### Problem description
Look for the word "thời" in the entries below, then copy every line that has it.

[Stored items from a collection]
- - - - -

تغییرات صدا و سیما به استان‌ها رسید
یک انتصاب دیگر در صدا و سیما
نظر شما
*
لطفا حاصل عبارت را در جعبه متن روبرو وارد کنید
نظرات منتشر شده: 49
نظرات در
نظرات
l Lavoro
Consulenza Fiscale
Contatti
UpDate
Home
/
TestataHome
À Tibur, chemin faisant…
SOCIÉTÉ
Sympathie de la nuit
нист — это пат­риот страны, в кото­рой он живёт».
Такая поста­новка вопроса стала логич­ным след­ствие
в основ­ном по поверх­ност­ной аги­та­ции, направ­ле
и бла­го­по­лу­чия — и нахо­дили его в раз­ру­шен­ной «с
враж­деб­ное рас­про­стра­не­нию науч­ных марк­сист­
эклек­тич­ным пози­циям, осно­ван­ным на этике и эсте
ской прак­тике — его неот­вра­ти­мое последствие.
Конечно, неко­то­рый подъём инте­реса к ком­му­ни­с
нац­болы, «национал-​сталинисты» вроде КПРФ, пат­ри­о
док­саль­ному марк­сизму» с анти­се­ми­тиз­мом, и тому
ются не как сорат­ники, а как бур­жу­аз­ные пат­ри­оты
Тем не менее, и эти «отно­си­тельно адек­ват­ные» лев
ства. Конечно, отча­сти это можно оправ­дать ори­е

- - - - -

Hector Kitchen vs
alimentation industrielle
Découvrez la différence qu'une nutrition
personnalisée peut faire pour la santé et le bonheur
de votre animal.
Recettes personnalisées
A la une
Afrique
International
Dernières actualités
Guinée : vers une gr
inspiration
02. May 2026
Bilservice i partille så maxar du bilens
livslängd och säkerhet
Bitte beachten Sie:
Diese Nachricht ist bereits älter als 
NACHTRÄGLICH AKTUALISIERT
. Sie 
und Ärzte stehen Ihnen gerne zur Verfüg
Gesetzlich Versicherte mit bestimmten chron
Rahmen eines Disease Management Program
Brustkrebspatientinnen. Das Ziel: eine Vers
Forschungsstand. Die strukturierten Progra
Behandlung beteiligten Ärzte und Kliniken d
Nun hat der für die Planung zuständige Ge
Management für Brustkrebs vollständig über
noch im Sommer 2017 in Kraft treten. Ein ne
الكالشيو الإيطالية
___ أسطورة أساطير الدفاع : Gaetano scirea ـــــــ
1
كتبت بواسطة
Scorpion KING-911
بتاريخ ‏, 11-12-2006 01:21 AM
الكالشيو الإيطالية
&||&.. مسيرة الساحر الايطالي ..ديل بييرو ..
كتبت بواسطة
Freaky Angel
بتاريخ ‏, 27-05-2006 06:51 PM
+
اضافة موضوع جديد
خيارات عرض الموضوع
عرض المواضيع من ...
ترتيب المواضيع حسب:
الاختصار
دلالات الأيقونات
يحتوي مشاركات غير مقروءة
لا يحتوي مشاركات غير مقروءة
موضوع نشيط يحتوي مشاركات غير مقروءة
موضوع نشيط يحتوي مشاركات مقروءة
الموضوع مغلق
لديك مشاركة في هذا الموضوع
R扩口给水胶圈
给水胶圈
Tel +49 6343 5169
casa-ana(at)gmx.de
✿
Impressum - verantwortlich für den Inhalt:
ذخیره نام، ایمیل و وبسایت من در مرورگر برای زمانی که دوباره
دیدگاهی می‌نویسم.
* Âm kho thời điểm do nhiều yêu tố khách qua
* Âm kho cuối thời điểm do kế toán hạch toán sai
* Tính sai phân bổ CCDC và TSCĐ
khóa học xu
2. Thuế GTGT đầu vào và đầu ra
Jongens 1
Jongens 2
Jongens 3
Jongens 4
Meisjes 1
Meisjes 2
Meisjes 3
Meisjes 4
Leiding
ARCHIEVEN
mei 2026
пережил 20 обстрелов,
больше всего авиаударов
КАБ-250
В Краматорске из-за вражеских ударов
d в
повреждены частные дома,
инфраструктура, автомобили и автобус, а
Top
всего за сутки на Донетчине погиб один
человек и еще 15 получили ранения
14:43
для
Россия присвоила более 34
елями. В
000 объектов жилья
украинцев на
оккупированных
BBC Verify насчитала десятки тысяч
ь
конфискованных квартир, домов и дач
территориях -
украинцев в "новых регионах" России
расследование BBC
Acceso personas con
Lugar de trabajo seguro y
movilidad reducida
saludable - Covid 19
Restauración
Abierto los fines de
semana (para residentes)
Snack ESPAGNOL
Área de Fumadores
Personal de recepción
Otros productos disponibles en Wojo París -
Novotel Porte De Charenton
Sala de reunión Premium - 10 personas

- - - - -

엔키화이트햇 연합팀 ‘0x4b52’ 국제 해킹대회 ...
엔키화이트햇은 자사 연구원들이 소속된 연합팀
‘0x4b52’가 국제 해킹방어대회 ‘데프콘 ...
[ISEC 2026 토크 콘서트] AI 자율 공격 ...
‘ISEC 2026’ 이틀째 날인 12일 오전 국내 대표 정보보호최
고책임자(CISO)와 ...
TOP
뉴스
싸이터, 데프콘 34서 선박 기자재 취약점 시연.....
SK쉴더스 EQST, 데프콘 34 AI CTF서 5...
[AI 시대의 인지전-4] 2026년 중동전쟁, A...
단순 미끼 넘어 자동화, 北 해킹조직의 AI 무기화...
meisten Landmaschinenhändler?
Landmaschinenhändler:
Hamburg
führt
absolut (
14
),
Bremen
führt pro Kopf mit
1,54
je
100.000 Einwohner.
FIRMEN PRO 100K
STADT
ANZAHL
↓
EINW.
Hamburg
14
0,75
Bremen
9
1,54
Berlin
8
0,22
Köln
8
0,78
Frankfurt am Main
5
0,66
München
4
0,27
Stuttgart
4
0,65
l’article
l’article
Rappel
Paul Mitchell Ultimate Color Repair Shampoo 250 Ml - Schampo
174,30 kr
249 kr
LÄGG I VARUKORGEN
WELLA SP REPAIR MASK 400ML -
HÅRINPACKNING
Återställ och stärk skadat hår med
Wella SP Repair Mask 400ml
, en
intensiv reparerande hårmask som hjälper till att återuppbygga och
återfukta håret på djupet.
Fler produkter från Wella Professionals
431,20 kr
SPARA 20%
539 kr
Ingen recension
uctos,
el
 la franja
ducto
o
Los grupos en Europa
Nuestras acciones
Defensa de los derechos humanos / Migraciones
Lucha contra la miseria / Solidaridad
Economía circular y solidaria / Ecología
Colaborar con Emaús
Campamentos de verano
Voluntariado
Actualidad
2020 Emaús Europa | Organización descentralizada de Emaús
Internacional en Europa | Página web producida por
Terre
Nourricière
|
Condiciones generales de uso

- - - - -

### Exercise result
* Âm kho thời điểm do nhiều yêu tố khách qua
* Âm kho cuối thời điểm do kế toán hạch toán sai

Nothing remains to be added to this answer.